Every line in the data below that has the word "help" should be returned.

====== SOURCE DATA

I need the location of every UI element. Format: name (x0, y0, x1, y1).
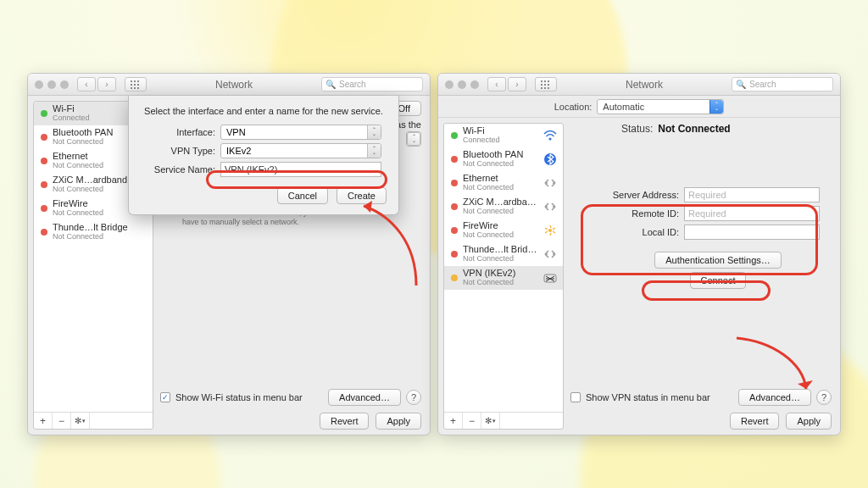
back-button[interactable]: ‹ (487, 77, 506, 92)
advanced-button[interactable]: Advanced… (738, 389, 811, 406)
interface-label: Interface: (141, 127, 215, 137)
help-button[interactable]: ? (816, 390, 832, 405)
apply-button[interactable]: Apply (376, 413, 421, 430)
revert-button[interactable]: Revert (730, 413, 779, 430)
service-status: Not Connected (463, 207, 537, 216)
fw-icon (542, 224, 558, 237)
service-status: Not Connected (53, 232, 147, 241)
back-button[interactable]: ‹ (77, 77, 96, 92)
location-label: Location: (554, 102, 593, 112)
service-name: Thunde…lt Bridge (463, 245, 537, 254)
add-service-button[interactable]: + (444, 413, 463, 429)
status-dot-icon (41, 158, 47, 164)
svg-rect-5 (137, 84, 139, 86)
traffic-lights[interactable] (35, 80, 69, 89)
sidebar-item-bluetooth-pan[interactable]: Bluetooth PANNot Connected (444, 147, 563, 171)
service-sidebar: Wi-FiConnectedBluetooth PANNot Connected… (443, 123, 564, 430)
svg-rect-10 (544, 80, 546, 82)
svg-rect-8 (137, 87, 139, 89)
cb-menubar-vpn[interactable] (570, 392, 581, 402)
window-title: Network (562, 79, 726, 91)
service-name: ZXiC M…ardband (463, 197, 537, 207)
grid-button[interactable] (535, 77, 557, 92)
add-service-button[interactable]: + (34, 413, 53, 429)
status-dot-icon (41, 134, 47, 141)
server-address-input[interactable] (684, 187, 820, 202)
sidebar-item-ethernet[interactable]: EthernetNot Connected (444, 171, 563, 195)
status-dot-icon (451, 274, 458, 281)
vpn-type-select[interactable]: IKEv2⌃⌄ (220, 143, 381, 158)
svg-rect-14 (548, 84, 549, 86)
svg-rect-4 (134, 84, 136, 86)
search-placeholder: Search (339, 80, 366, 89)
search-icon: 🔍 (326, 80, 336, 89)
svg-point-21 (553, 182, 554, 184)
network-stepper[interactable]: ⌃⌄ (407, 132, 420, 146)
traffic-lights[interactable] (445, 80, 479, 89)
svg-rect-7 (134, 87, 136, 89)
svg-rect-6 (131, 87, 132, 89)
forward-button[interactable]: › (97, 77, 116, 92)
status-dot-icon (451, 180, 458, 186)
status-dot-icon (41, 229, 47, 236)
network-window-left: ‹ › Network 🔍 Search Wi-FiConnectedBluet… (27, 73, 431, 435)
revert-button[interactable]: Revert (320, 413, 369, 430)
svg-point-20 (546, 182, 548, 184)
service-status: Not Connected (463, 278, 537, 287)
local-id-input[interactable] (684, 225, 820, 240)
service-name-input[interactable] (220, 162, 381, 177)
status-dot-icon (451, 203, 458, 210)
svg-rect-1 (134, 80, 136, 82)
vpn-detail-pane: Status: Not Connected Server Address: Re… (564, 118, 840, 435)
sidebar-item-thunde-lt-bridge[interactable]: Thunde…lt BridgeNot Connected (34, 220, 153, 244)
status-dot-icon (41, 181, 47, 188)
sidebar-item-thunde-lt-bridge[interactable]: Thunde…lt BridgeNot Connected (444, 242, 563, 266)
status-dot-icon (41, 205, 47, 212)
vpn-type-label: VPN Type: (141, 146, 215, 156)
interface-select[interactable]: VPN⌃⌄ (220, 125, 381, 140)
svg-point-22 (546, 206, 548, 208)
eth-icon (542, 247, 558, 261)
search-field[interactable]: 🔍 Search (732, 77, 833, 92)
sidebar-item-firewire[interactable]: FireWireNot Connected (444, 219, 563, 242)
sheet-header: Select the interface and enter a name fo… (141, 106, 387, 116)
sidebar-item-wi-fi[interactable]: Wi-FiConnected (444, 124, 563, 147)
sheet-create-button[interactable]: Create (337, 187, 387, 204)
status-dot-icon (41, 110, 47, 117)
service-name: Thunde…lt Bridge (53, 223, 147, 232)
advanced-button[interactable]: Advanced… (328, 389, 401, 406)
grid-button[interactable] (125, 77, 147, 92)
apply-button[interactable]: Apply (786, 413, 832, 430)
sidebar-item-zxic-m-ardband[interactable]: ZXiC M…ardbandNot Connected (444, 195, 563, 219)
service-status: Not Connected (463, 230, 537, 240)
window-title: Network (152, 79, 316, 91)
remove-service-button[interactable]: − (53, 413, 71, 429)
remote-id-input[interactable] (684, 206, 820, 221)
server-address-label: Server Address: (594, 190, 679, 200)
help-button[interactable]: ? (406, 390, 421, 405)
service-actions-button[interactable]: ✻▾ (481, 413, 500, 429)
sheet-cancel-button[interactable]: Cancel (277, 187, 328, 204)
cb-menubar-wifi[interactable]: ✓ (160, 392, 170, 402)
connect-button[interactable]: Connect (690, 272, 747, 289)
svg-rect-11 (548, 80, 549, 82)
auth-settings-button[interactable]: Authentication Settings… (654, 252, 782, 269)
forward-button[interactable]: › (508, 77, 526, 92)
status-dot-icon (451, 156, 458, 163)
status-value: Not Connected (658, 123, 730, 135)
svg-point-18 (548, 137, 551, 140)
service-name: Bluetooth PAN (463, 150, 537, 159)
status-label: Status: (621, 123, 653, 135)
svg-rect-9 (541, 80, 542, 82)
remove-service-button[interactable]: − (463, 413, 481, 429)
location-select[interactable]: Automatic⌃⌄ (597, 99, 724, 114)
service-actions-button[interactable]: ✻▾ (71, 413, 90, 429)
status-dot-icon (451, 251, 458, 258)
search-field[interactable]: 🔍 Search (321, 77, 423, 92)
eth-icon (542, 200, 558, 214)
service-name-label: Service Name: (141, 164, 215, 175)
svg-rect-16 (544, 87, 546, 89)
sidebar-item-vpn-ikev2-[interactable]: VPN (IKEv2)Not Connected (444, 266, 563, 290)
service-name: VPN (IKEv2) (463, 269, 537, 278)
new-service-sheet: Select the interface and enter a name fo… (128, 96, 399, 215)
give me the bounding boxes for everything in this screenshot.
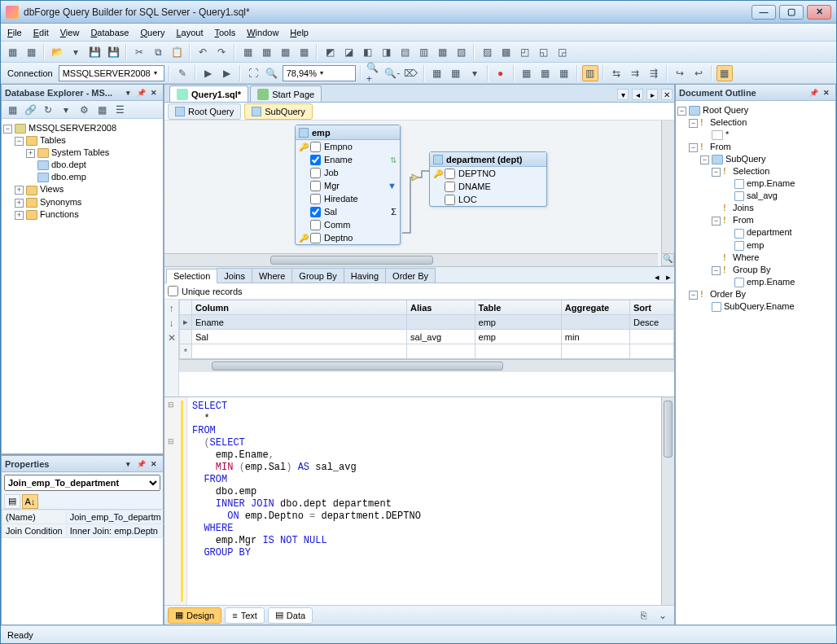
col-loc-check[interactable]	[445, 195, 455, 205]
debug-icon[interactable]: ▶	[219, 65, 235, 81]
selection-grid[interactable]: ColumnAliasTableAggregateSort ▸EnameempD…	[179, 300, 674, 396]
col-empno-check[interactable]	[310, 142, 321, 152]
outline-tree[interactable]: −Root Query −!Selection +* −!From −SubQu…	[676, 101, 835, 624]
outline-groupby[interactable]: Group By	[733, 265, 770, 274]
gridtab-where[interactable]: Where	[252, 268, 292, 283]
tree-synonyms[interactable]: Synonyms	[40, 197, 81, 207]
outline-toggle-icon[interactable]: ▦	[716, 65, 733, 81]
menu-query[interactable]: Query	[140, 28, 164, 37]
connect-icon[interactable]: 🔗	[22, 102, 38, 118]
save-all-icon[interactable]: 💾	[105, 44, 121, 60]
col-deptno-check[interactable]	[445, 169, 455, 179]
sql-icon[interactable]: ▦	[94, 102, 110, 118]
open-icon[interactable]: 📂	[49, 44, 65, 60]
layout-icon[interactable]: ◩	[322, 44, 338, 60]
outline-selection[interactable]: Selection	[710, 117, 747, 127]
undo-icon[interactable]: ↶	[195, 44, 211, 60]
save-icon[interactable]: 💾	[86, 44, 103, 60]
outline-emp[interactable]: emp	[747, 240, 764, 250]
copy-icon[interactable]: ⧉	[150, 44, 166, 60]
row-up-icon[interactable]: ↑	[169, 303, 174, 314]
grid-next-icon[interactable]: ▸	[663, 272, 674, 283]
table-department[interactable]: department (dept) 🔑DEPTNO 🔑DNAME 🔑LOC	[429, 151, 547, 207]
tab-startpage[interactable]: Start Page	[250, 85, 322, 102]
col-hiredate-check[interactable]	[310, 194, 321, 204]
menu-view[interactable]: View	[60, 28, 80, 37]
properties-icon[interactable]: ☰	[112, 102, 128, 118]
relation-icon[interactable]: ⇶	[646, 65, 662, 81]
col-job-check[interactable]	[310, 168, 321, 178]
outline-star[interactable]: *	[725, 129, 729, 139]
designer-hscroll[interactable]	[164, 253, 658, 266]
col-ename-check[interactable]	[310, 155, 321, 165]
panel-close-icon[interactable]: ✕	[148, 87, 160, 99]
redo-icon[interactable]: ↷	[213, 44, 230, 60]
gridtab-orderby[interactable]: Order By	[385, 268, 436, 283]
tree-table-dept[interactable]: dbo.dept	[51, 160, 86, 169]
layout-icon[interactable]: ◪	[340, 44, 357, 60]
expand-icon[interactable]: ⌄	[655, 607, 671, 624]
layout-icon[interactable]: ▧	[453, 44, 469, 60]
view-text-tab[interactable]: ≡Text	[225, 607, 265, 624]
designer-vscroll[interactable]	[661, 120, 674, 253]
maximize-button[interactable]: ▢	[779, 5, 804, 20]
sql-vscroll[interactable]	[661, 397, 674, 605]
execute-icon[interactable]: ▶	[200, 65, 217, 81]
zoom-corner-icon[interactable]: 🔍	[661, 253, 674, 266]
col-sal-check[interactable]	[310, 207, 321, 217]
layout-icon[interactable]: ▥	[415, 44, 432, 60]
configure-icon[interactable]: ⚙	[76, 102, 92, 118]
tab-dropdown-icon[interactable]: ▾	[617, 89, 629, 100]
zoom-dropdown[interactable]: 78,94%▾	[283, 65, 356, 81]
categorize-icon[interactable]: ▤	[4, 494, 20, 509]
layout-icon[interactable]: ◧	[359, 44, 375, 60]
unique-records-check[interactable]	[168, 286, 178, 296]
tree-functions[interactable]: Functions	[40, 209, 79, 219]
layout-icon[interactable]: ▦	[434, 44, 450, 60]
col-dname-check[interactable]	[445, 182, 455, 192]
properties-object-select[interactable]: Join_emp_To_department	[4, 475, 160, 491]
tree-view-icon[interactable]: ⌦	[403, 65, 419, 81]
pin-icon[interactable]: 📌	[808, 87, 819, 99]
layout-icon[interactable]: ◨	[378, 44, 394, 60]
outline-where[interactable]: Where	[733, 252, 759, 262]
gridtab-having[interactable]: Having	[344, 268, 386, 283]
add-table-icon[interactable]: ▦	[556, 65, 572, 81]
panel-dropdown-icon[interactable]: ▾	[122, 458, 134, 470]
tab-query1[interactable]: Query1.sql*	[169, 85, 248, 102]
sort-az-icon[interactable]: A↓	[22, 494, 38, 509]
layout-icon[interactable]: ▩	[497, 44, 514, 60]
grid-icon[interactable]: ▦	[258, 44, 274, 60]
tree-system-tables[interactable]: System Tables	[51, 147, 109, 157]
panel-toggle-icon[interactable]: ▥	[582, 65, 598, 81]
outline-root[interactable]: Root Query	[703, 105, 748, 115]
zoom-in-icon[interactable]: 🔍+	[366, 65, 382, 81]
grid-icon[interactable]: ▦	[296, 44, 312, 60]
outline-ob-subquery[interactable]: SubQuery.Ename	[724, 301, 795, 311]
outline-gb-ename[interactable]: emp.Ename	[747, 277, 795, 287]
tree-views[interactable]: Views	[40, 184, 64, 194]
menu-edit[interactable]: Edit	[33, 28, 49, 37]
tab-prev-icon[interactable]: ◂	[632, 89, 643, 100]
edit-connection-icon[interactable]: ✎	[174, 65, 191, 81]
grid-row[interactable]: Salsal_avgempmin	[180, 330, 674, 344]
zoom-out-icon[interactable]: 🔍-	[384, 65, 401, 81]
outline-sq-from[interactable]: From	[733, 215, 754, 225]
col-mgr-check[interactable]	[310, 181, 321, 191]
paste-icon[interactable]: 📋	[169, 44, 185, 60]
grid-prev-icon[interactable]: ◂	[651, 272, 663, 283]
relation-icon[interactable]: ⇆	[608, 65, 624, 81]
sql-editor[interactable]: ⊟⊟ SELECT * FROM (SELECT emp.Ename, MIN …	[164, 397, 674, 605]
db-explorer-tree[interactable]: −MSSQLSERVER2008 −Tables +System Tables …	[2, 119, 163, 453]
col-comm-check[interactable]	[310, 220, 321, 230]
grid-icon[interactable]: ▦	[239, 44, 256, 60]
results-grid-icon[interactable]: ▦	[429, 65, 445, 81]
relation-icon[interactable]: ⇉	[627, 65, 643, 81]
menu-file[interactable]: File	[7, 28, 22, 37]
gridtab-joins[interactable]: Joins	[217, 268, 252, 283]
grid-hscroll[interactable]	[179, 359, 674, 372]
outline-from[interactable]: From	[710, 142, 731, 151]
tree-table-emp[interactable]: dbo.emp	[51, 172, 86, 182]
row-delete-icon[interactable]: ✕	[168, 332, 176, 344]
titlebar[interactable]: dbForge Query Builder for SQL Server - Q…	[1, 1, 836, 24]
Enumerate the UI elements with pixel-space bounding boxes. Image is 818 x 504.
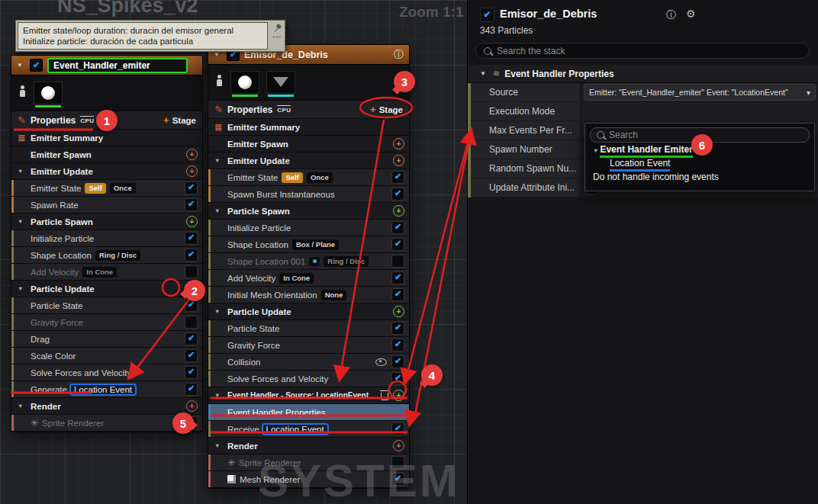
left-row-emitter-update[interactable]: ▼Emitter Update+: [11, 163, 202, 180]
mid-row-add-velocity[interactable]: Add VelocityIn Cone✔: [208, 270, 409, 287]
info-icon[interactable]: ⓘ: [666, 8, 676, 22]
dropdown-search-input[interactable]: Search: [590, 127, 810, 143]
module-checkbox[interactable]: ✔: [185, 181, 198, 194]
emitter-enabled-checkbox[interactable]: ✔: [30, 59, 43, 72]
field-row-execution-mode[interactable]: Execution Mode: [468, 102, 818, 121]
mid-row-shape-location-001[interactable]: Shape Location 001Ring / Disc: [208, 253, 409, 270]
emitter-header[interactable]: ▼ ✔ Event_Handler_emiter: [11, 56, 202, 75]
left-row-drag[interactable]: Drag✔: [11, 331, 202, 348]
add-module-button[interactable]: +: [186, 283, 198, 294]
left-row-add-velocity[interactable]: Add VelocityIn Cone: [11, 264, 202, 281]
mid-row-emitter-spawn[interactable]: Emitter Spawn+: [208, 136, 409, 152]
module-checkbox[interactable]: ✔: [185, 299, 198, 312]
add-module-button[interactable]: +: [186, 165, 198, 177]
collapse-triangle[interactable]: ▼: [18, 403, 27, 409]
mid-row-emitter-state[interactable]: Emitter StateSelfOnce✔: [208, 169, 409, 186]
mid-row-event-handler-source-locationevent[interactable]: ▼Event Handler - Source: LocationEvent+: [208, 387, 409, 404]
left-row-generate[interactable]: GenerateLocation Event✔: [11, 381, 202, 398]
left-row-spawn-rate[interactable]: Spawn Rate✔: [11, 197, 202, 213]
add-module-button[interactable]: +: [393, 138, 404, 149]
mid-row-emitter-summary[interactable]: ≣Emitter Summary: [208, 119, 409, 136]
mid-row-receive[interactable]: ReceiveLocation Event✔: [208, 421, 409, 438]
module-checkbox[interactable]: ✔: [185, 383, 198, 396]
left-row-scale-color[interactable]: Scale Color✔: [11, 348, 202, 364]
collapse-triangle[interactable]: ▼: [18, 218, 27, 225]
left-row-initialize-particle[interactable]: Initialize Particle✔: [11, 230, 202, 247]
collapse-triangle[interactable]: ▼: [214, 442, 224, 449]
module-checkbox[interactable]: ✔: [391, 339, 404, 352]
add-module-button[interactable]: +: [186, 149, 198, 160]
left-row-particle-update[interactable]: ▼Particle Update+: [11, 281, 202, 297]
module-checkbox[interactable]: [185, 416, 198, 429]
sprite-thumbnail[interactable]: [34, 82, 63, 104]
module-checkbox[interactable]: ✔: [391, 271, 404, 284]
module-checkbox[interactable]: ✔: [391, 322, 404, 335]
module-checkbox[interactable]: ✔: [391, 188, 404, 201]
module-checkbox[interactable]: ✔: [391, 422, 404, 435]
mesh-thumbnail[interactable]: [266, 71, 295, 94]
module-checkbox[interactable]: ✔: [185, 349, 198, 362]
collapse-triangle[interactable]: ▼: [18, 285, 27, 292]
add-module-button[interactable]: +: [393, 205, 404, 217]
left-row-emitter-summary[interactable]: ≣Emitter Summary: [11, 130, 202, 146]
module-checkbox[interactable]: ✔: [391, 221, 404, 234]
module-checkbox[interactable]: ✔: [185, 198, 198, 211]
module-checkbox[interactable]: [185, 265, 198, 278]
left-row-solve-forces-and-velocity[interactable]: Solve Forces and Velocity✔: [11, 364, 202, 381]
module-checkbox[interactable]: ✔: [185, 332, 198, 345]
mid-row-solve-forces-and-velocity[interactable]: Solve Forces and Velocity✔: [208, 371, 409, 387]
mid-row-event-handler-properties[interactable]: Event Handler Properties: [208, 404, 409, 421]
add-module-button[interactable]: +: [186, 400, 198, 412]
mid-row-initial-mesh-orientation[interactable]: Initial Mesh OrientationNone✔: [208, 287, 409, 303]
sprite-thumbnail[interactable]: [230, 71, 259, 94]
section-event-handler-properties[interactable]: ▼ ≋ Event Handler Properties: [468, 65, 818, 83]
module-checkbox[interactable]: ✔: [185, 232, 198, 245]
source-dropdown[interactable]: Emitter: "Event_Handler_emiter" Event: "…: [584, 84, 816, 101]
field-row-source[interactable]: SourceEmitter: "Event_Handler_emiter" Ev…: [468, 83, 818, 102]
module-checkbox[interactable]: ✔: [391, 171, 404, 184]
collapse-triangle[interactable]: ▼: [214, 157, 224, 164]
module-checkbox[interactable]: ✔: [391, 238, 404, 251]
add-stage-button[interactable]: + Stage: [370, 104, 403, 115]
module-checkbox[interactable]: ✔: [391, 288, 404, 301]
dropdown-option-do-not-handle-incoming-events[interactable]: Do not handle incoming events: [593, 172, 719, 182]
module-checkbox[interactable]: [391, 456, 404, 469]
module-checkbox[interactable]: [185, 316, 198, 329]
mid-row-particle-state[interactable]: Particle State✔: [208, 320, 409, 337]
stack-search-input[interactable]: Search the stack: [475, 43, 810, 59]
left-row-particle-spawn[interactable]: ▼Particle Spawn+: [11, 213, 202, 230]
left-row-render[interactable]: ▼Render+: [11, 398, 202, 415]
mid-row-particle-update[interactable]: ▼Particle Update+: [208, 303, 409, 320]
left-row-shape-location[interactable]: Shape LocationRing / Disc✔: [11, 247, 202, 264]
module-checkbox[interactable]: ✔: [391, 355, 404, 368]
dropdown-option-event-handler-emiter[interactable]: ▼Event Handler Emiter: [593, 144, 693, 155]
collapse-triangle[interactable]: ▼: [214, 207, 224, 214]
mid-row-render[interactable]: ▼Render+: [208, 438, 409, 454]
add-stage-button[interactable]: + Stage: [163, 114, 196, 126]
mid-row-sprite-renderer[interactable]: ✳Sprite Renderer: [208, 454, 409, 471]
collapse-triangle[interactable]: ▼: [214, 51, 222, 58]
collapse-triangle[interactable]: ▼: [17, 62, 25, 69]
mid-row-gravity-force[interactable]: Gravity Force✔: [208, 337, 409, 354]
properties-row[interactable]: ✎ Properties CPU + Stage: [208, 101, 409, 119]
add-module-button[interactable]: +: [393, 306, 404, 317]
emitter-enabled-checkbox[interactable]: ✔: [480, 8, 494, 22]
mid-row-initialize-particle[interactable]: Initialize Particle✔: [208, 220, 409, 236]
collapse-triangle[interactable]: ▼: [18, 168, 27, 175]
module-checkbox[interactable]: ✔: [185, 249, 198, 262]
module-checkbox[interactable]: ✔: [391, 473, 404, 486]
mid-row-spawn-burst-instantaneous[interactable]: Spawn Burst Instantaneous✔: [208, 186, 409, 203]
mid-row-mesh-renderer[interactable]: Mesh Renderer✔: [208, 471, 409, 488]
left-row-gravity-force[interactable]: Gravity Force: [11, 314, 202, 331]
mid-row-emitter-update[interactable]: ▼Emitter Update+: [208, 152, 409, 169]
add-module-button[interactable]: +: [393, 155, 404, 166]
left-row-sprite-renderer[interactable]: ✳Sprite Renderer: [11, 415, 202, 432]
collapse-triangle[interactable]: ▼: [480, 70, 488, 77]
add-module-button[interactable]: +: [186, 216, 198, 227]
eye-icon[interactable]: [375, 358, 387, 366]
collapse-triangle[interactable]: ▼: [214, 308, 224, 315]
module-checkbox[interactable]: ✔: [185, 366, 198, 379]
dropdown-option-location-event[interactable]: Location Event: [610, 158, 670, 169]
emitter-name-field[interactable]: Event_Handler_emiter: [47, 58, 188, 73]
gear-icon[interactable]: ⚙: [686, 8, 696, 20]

============

REPLY TO THE EXERCISE –
help-button[interactable]: ? (816, 390, 832, 405)
help-button[interactable]: ? (406, 390, 421, 405)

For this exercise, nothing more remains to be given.